[[ RECORDED DATA open ]]
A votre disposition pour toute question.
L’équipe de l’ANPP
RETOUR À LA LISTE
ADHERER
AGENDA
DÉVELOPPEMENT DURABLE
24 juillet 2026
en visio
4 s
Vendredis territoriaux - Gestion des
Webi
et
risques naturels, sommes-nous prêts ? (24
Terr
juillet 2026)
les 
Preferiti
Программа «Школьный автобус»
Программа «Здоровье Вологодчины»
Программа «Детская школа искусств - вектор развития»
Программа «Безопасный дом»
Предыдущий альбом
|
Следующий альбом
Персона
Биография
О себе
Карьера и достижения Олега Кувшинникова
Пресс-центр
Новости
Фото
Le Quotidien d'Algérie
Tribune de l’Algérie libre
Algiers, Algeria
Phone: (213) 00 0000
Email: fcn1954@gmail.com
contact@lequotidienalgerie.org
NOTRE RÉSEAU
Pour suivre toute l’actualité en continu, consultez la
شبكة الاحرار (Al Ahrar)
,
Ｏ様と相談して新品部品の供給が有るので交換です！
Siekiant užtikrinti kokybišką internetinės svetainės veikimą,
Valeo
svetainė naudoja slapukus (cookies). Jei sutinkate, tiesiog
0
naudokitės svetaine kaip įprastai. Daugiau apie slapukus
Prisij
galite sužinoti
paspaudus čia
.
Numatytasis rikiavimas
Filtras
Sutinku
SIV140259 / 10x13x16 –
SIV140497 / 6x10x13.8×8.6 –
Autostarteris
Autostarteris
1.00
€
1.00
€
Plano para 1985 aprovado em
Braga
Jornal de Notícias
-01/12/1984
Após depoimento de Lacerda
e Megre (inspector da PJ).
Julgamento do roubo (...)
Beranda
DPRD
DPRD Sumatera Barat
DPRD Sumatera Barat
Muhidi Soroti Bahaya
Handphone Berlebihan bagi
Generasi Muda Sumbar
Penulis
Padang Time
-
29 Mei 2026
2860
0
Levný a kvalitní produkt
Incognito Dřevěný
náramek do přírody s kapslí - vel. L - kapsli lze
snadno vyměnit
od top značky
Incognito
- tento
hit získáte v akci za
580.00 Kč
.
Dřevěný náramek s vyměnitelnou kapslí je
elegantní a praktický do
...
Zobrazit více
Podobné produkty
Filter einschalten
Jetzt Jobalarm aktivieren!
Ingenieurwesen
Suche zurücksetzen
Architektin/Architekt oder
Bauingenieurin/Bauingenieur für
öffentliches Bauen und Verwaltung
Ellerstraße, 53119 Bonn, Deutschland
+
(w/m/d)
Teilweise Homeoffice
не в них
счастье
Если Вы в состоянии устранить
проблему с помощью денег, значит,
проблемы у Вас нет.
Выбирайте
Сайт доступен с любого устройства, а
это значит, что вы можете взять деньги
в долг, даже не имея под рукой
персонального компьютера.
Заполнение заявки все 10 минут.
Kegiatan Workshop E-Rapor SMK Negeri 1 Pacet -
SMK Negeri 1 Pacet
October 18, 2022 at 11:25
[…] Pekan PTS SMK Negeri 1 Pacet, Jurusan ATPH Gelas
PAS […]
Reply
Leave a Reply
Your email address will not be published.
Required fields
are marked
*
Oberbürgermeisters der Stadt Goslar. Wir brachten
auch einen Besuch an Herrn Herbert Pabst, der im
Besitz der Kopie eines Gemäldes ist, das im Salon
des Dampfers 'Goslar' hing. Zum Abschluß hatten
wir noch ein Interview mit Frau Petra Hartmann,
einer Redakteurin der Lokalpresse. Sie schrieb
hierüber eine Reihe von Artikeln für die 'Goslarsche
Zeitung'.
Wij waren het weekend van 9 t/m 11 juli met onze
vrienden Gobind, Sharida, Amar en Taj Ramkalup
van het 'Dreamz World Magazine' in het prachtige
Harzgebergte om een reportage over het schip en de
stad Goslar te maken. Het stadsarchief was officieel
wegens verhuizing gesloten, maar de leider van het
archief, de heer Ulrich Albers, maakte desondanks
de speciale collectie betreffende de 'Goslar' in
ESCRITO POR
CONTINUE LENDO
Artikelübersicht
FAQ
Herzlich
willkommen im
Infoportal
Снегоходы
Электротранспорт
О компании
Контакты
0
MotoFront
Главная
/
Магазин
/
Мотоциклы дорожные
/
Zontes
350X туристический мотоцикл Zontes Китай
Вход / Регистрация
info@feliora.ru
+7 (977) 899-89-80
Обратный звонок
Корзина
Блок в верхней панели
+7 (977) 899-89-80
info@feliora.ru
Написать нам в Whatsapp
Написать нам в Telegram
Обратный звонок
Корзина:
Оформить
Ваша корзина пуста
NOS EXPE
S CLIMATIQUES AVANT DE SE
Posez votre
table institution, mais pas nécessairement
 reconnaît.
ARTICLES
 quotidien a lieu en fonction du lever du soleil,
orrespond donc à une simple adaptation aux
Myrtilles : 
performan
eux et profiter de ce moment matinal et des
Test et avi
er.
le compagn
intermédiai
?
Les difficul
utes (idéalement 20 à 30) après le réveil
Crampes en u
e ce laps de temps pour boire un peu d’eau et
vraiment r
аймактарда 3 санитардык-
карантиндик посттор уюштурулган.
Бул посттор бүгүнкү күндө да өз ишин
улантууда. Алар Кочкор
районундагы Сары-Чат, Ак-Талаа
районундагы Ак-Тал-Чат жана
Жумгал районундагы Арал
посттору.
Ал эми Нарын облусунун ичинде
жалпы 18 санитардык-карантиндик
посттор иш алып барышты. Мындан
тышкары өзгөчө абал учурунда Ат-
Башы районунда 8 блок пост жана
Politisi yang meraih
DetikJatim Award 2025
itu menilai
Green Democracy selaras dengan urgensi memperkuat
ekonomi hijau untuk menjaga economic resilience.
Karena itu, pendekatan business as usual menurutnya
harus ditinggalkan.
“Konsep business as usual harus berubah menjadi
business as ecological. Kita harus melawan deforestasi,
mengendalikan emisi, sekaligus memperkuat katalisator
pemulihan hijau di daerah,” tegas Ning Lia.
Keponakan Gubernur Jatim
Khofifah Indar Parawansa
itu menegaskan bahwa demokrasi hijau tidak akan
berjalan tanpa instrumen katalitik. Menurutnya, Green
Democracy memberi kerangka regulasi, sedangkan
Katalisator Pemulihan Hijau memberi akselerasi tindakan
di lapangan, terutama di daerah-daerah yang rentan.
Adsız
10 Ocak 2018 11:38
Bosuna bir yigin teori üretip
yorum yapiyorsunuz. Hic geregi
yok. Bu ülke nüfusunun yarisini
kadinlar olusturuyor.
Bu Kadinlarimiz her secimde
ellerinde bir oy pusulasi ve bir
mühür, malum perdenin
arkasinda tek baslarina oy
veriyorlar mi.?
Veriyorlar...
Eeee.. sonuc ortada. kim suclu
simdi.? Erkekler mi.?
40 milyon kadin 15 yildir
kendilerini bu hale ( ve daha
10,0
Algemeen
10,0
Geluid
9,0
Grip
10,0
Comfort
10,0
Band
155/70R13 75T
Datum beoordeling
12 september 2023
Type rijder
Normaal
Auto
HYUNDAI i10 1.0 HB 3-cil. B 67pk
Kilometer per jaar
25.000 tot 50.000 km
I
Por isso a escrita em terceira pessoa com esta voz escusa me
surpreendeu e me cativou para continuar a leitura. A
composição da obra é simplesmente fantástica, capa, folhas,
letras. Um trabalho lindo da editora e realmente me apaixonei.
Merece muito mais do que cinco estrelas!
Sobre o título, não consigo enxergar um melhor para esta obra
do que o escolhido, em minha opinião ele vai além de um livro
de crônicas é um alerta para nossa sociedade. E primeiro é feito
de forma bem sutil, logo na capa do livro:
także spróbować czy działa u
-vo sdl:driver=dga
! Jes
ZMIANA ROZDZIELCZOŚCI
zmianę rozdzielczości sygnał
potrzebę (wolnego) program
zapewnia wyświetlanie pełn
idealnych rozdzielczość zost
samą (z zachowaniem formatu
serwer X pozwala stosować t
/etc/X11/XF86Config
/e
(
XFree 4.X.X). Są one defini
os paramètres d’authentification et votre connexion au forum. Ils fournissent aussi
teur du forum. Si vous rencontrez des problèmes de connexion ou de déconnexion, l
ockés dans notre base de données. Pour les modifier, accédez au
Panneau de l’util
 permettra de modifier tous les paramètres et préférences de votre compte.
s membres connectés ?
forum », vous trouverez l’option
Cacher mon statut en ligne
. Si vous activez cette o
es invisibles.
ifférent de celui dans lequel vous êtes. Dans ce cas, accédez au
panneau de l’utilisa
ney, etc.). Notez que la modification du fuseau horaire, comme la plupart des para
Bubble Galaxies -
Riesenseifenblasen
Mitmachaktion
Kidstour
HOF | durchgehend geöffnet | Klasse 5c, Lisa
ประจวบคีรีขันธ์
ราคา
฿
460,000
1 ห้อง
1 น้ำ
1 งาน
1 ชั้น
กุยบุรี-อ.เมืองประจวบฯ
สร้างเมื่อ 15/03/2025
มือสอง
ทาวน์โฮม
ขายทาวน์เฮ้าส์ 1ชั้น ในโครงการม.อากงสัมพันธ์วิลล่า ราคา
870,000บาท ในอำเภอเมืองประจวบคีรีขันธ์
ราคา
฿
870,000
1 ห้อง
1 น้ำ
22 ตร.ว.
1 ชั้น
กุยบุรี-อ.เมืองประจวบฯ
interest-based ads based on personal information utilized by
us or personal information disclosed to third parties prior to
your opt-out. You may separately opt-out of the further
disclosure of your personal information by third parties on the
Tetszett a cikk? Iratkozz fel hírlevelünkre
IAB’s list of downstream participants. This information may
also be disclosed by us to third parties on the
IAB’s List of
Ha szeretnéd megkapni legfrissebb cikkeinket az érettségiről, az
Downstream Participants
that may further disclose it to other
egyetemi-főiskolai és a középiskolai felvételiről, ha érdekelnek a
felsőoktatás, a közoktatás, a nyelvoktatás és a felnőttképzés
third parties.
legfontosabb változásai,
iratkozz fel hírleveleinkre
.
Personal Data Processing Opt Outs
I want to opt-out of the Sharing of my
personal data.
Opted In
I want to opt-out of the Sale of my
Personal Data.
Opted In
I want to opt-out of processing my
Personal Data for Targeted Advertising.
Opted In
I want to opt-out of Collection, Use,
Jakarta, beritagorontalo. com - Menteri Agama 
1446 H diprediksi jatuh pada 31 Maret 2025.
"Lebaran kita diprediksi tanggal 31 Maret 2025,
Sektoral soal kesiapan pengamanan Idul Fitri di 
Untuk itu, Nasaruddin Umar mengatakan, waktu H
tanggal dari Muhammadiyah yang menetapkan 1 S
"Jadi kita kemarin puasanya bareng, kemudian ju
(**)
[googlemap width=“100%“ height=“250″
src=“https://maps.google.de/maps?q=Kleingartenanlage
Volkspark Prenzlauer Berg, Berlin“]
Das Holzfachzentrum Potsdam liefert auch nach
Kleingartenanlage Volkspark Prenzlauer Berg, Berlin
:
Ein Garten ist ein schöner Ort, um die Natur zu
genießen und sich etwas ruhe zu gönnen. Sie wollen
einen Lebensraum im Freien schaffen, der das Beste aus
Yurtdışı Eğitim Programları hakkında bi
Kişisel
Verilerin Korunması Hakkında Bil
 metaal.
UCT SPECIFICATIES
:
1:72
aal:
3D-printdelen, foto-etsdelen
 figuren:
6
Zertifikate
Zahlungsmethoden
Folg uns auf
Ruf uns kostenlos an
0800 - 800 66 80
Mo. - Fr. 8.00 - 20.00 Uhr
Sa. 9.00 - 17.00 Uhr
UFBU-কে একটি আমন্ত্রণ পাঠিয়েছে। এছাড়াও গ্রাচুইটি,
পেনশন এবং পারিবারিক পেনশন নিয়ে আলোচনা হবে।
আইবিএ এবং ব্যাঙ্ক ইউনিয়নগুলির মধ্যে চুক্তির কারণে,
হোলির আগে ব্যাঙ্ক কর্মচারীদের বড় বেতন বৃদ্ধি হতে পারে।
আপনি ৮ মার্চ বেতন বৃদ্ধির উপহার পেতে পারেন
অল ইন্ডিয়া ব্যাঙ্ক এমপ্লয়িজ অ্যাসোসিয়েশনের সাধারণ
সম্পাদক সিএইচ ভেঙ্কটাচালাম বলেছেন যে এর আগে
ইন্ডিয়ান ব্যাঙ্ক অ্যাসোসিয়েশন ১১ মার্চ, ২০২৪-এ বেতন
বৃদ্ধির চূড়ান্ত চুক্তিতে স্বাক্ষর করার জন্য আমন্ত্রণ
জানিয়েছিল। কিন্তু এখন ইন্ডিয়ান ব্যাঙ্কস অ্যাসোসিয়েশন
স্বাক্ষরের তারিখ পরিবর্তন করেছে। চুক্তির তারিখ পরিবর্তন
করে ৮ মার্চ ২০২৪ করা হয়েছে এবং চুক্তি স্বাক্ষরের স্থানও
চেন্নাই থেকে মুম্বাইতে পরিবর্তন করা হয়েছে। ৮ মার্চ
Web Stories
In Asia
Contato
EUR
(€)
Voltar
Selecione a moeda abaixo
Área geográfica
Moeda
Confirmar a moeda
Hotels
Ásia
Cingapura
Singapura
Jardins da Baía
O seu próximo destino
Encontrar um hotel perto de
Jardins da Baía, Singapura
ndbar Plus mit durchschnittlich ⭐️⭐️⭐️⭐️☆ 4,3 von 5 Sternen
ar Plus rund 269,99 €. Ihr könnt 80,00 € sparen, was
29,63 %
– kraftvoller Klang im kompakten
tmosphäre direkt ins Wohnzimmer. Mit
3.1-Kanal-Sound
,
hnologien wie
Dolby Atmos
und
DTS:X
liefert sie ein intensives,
[[ RECORDED DATA closed ]]
**WHAT IS REQUIRED**
What must be transcribed is the run of lines from the one containing "Verilerin Korunması Hakkında Bil" to the last line of the data above, inclusive, and only that.

**EXERCISE OUTPUT**
Verilerin Korunması Hakkında Bil
 metaal.
UCT SPECIFICATIES
:
1:72
aal:
3D-printdelen, foto-etsdelen
 figuren:
6
Zertifikate
Zahlungsmethoden
Folg uns auf
Ruf uns kostenlos an
0800 - 800 66 80
Mo. - Fr. 8.00 - 20.00 Uhr
Sa. 9.00 - 17.00 Uhr
UFBU-কে একটি আমন্ত্রণ পাঠিয়েছে। এছাড়াও গ্রাচুইটি,
পেনশন এবং পারিবারিক পেনশন নিয়ে আলোচনা হবে।
আইবিএ এবং ব্যাঙ্ক ইউনিয়নগুলির মধ্যে চুক্তির কারণে,
হোলির আগে ব্যাঙ্ক কর্মচারীদের বড় বেতন বৃদ্ধি হতে পারে।
আপনি ৮ মার্চ বেতন বৃদ্ধির উপহার পেতে পারেন
অল ইন্ডিয়া ব্যাঙ্ক এমপ্লয়িজ অ্যাসোসিয়েশনের সাধারণ
সম্পাদক সিএইচ ভেঙ্কটাচালাম বলেছেন যে এর আগে
ইন্ডিয়ান ব্যাঙ্ক অ্যাসোসিয়েশন ১১ মার্চ, ২০২৪-এ বেতন
বৃদ্ধির চূড়ান্ত চুক্তিতে স্বাক্ষর করার জন্য আমন্ত্রণ
জানিয়েছিল। কিন্তু এখন ইন্ডিয়ান ব্যাঙ্কস অ্যাসোসিয়েশন
স্বাক্ষরের তারিখ পরিবর্তন করেছে। চুক্তির তারিখ পরিবর্তন
করে ৮ মার্চ ২০২৪ করা হয়েছে এবং চুক্তি স্বাক্ষরের স্থানও
চেন্নাই থেকে মুম্বাইতে পরিবর্তন করা হয়েছে। ৮ মার্চ
Web Stories
In Asia
Contato
EUR
(€)
Voltar
Selecione a moeda abaixo
Área geográfica
Moeda
Confirmar a moeda
Hotels
Ásia
Cingapura
Singapura
Jardins da Baía
O seu próximo destino
Encontrar um hotel perto de
Jardins da Baía, Singapura
ndbar Plus mit durchschnittlich ⭐️⭐️⭐️⭐️☆ 4,3 von 5 Sternen
ar Plus rund 269,99 €. Ihr könnt 80,00 € sparen, was
29,63 %
– kraftvoller Klang im kompakten
tmosphäre direkt ins Wohnzimmer. Mit
3.1-Kanal-Sound
,
hnologien wie
Dolby Atmos
und
DTS:X
liefert sie ein intensives,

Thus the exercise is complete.